Mendorong Transaksi Non-Tunai, Pelatihan QRIS Dorong Pelaku Usaha Adaptif terhadap Pembayaran Digital
Pelatihan QRIS digelar untuk mendorong pelaku usaha beradaptasi dengan sistem pembayaran digital non-tunai. Melalui pemahaman dan praktik langsung penggunaan QRIS, peserta dibekali keterampilan transaksi digital yang aman, praktis, dan efisien guna meningkatkan kualitas layanan usaha.
Perkembangan sistem pembayaran digital menuntut pelaku usaha untuk semakin adaptif terhadap teknologi. Menjawab kebutuhan tersebut, Pelatihan QRIS digelar pada Senin, 26 Januari 2026 sebagai upaya meningkatkan pemahaman peserta terhadap penggunaan metode pembayaran non-tunai.
Pelatihan yang berlangsung pada pukul 13.00 hingga 14.00 WIB ini diikuti oleh peserta dari Warkop Digital Poncokusumo bersama Tim Warkop Digital.
Kegiatan diawali dengan pembukaan dan doa bersama sebagai bentuk kesiapan peserta sebelum mengikuti rangkaian pelatihan.

Dalam sesi penyampaian materi, mentor pelatihan, Bapak Ugram, menjelaskan pengertian Quick Response Code Indonesian Standard (QRIS) serta manfaat penggunaannya sebagai metode pembayaran digital. Peserta juga diajak memahami peran QRIS dalam mendukung transaksi non-tunai yang lebih praktis, aman, dan efisien bagi pelaku usaha.
Tidak hanya sebatas teori, pelatihan ini juga dilengkapi dengan praktik langsung penggunaan QRIS. Peserta juga mempelajari proses transaksi, cara melakukan pengecekan pembayaran, serta tata cara penggunaan QRIS yang benar dan aman.
Pendekatan praktis ini membantu peserta memahami penerapan QRIS secara langsung dalam kegiatan usaha sehari-hari.
Pada akhir sesi pelatihan, pemateri membagikan kisah nyata terkait berbagai permasalahan yang kerap terjadi dalam penggunaan QRIS, beserta solusi penanganan yang dapat diterapkan.
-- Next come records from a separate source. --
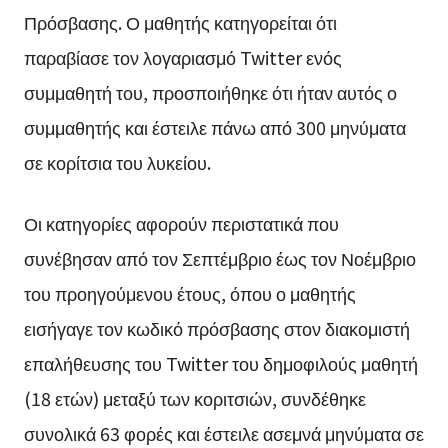
Πρόσβασης. Ο μαθητής κατηγορείται ότι
παραβίασε τον λογαριασμό Twitter ενός
συμμαθητή του, προσποιήθηκε ότι ήταν αυτός ο
συμμαθητής και έστειλε πάνω από 300 μηνύματα
σε κορίτσια του λυκείου.
Οι κατηγορίες αφορούν περιστατικά που
συνέβησαν από τον Σεπτέμβριο έως τον Νοέμβριο
του προηγούμενου έτους, όπου ο μαθητής
εισήγαγε τον κωδικό πρόσβασης στον διακομιστή
επαλήθευσης του Twitter του δημοφιλούς μαθητή
(18 ετών) μεταξύ των κοριτσιών, συνδέθηκε
συνολικά 63 φορές και έστειλε ασεμνά μηνύματα σε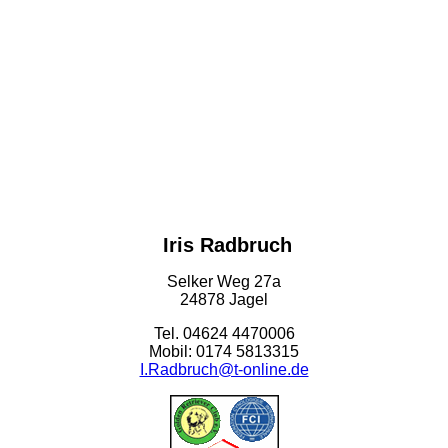
Iris Radbruch
Selker Weg 27a
24878 Jagel
Tel. 04624 4470006
Mobil: 0174 5813315
I.Radbruch@t-online.de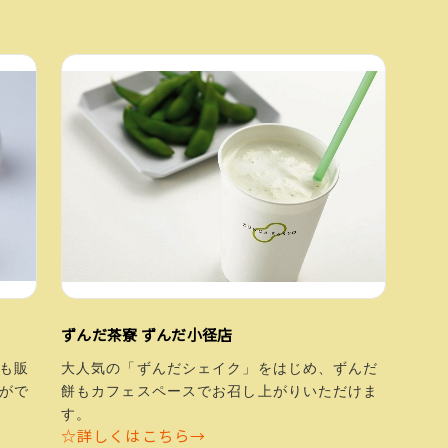
ずんだ茶寮 ずんだ小径店
も販
大人気の「ずんだシェイク」をはじめ、ずんだ
がで
餅もカフェスペースでお召し上がりいただけま
す。
☆詳しくはこちら→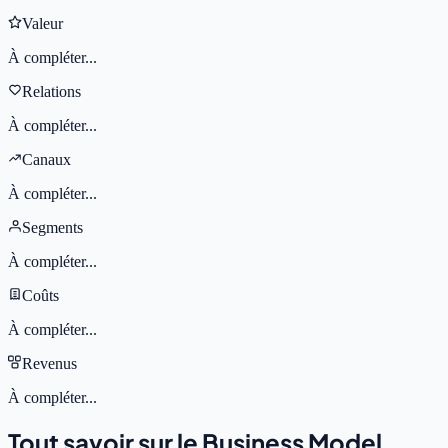
Valeur
À compléter...
Relations
À compléter...
Canaux
À compléter...
Segments
À compléter...
Coûts
À compléter...
Revenus
À compléter...
Tout savoir sur le Business Model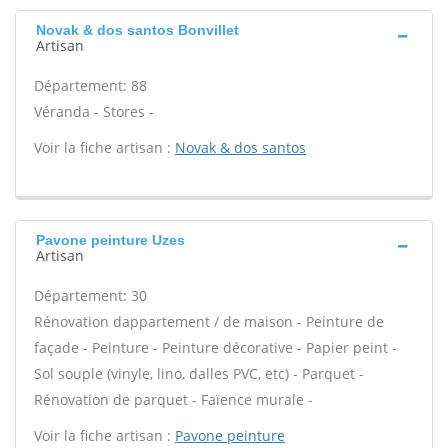
Novak & dos santos Bonvillet
Artisan
Département: 88
Véranda - Stores -
Voir la fiche artisan :
Novak & dos santos
Pavone peinture Uzes
Artisan
Département: 30
Rénovation dappartement / de maison - Peinture de
façade - Peinture - Peinture décorative - Papier peint -
Sol souple (vinyle, lino, dalles PVC, etc) - Parquet -
Rénovation de parquet - Faïence murale -
Voir la fiche artisan :
Pavone peinture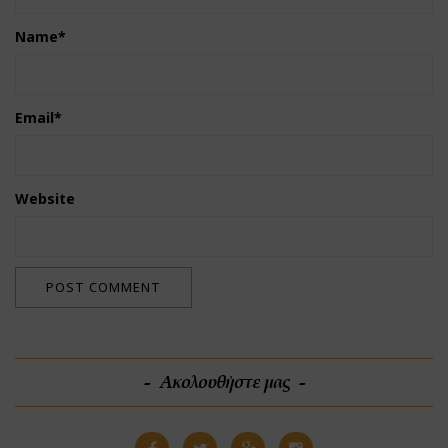
Name
*
Email
*
Website
Ακολουθήστε μας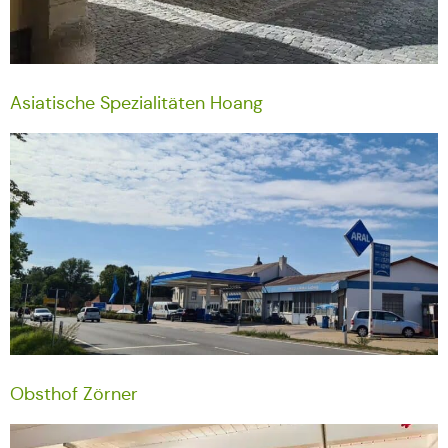
Asiatische Spezialitäten Hoang
Obsthof Zörner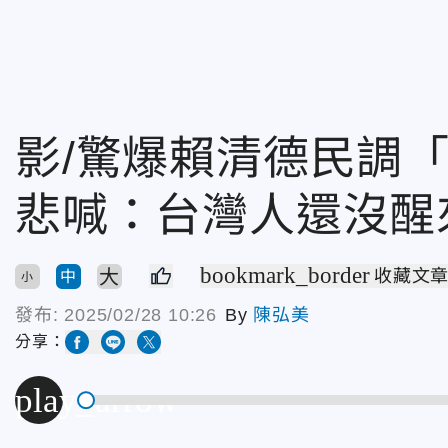
影/驚爆賴清德民調
悲喊：台灣人還沒醒
bookmark_border
大
收藏文
中
小
發布:
2025/02/28 10:26
By
陳弘美
分享：
play_arrow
Diskusi berlangsung interaktif dan memberikan ruang bagi peserta
untuk menyampaikan pengalaman maupun kendala yang dihadapi.
Melalui pelatihan ini, peserta diharapkan mampu mengimplementasikan QRIS secara optimal dalam kegiatan usaha dan menambah pemahaman yang baik mengenai pembayaran digital, serta meningkatkan kualitas layanan kepada konsumen.